President's Welcome
Dear Fellows
This is the first of a series of messages from me, as your new President.
To be the 50th President of the Royal Society of Tropical Medicine and Hygiene, and its first woman president, is a huge and slightly daunting honour. It is a challenging time to be President, but also an exciting one.
The Society is changing. The last two presidents, Professor Brian Greenwood and Professor David Molyneux, have done a fantastic job, and have steered RSTMH very effectively into a new way of operating. These changes include holding a biennial residential meeting (of which more later), and strengthening the management team with the appointment of a Chief Executive Officer, Gerri McHugh.
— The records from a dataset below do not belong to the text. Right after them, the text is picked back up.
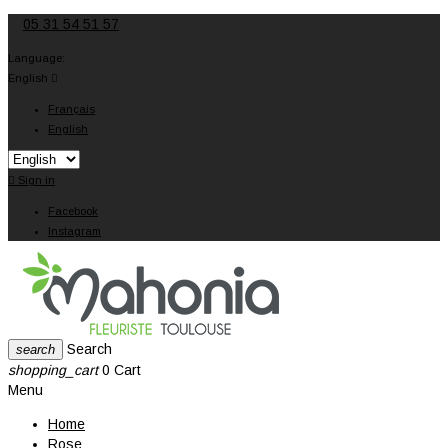
05 31 54 51 57
Language:
English

Français
English

Sign in
Facebook
Instagram
Search
search
shopping_cart
0
Cart
Menu
Home
Rose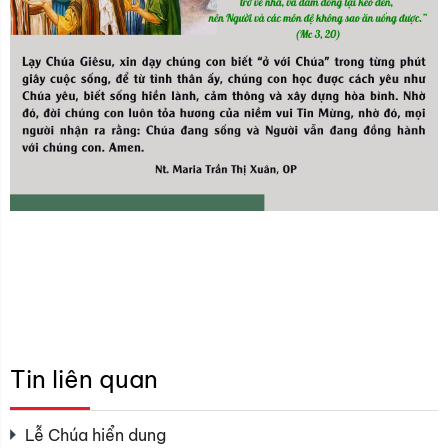
Tin liên quan
Lễ Chúa hiển dung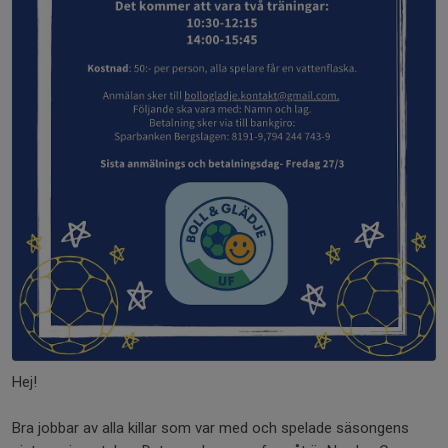
Hej!
Bra jobbar av alla killar som var med och spelade säsongens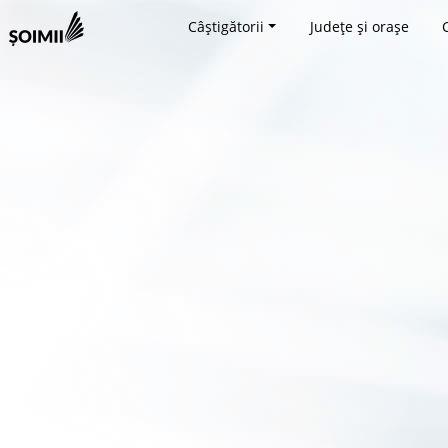
Câștigătorii
Județe și orașe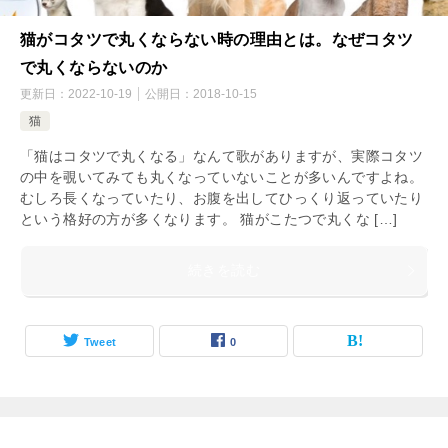
猫がコタツで丸くならない時の理由とは。なぜコタツ
で丸くならないのか
更新日：
2022-10-19
公開日：
2018-10-15
猫
「猫はコタツで丸くなる」なんて歌がありますが、実際コタツ
の中を覗いてみても丸くなっていないことが多いんですよね。
むしろ長くなっていたり、お腹を出してひっくり返っていたり
という格好の方が多くなります。 猫がこたつで丸くな […]
続きを読む
Tweet
0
The new team in 49-51 Bedford Square now enable the Society to move forward in many areas where previously we did not have the manpower. For example, RSTMH has a new phone system, and if you ring up out of regular UK office hours, you can now be confident that the staff will pick up your message. The new website should be in place by the early autumn, and a new database will help us update contact details.
The Society is special. It covers tropical medicine, international health, health policy, clinical and epidemiological studies and laboratory science. Many of the Fellows are medically qualified, but both David Molyneux and I are PhD scientists rather than medics. For me a huge plus is the ability to make contacts and socialise with people while hearing excellent talks that are usually well outside my own area of research (which is the immunology of mycobacteria). Our recent meeting at the Linnean Society made me think about biodiversity in a way I should do more often – and some things have stuck in my mind, like the use of animals to develop medical treatments, and the extinction of a very unique frog that swallowed its eggs and then raised the small frogs in its mouth.
Hopefully some of you will be at the FESTMIH Congress in Verona from 06 to 10 September, where we will officially launch our new journal, International Health.
The dates for our next biennial meeting in Liverpool are also fixed, so please put 08-10 September, 2010 into your diary; further details about the scientific programme will follow in the autumn.
I hope that I will be able to meet with as many of you as possible during the next two years, in London, at our meetings, or at other international meetings. In particular I am eager to hear more from Fellows, wherever they are based, about what you value most about the Society and what extra benefits the RSTMH might bring you.